Cavill Heugh

Personal information
- Born: 31 August 1962 (age 62) Innisfail, Queensland, Australia

Playing information
- Height: 183 cm (6 ft 0 in)
- Weight: 104 kg (229 lb; 16 st 5 lb)
- Position: Prop
Club
| Years | Team | Pld | T | G | FG | P |
| 1980–86 | Easts (Brisbane) | 111 | 32 | 111 | 1 | 344 |
| 1987–89 | Illawarra Steelers | 48 | 7 | 4 | 0 | 36 |
| 1988–89 | Barrow |  |  |  |  |  |
| 1989–92 | Leeds |  |  |  |  |  |
| 1992–94 | Rochdale Hornets | 63 | 11 | 0 | 0 | 44 |
| 1994–95 | London Broncos |  |  |  |  |  |
| 1995–96 | Wakefield Trinity | 4 | 1 | 0 | 0 | 4 |
|  | Total | 226 | 51 | 115 | 1 | 428 |
Representative
| Years | Team | Pld | T | G | FG | P |
| 1983–86 | Queensland | 3 | 0 | 0 | 0 | 0 |
- Source:

= Cavill Heugh =

Australian rugby league footballer

Cavill Heugh (born 31 August 1962) is an Australian former professional rugby league footballer who played in the 1980s and 1990s. A , he played in the Brisbane Rugby League premiership for Easts, winning the Rothmans Medal with them in 1984. The following year he made his State of Origin début for the Maroons from the bench. The year after that he was selected in Queensland's run-on side.

==Background==
Cavill Heugh was born in Innisfail, Queensland, Australia

==Playing career==
Cavill Heugh won the 1984 Brisbane Rothmans Medal for best and fairest in the Brisbane Rugby League, while playing for Easts.
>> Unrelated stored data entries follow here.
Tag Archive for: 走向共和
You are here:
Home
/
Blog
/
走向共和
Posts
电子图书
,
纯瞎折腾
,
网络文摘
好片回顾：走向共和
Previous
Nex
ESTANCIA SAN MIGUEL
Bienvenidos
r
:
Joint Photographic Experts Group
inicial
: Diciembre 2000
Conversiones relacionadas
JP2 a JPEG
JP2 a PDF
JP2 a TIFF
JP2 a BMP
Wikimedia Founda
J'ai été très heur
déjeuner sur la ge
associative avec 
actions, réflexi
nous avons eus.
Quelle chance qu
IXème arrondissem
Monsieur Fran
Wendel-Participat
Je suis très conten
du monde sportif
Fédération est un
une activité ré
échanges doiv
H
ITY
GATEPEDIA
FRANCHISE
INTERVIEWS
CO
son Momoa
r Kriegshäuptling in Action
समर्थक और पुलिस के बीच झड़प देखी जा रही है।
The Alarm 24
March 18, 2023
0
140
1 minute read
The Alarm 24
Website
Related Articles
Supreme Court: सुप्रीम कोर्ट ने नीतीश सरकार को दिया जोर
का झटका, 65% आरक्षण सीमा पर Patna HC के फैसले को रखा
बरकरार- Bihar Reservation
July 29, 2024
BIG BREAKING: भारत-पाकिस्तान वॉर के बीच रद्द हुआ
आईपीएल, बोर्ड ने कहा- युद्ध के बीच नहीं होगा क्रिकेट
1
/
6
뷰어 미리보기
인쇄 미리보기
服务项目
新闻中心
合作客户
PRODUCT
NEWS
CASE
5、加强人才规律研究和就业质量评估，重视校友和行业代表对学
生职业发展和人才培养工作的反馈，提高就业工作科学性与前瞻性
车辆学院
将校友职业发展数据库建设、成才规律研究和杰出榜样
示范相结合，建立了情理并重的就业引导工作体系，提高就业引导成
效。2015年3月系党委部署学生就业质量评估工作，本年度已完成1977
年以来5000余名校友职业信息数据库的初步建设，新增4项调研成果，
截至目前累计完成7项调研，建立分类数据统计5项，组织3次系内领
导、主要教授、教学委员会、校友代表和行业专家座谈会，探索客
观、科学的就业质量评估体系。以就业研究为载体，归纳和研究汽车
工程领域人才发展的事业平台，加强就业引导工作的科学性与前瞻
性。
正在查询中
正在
Heugh joined Halifax in September 1985 for the 1985–86 season and played 29 games in all competitions as Halifax won the Championship. He scored 7 tries and 12 goals in league games plus 1 try and 6 goals in a Yorkshire Cup match against Huddersfield.

In 1987 Heugh joined the Illawarra Steelers in the New South Wales Rugby League premiership, playing with them for three seasons from 1987 to 1989. He then moved to England where he played for Barrow (1988–89), Leeds (1989–92), Rochdale Hornets (1992–94), London Broncos (1994–95), and Wakefield Trinity.